◆ **DESCRIPTION OF THE TASK**
In how many lines of these records does the word "ليزر" appear? Give the number by itself.

◆ **RECORDS TO USE**

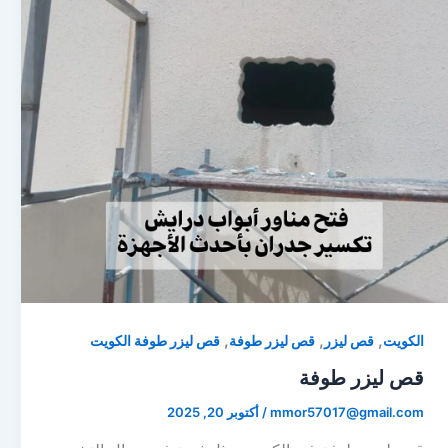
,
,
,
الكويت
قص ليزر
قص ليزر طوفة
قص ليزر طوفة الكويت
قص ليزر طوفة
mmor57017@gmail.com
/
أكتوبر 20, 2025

...

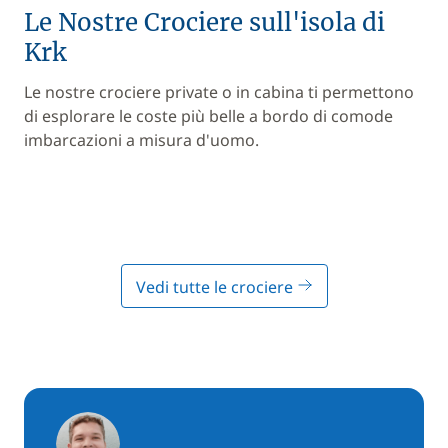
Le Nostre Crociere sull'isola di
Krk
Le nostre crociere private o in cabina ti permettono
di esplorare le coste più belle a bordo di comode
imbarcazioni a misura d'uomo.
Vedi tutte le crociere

==

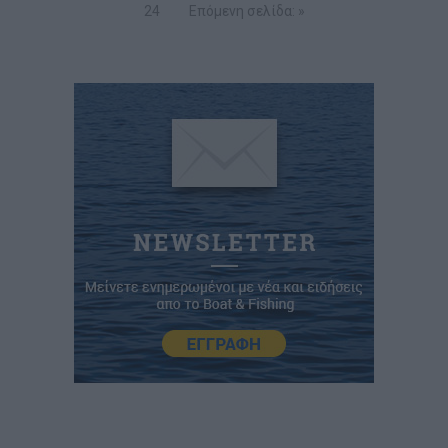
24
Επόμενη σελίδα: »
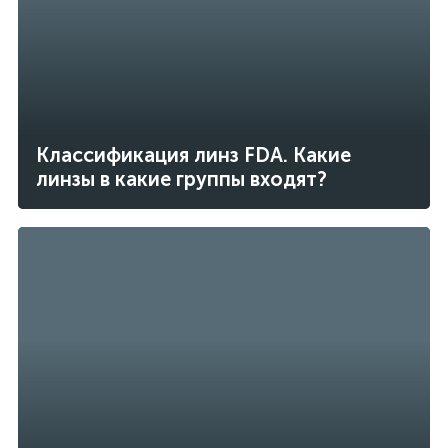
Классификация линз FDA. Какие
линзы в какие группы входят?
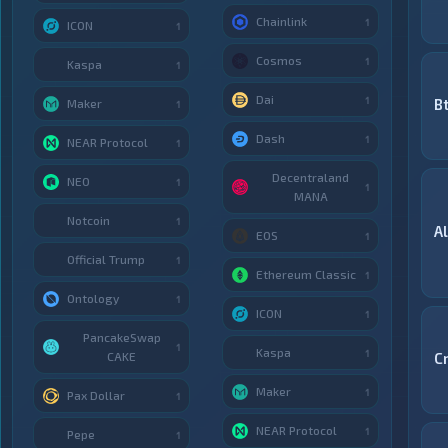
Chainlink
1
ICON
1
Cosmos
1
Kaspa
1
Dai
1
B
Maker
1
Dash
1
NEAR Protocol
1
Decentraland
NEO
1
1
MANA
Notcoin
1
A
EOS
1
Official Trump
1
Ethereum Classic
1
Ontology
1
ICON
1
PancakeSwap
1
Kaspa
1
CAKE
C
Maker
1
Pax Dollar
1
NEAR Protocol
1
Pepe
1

◆ **EXPECTED ANSWER**
4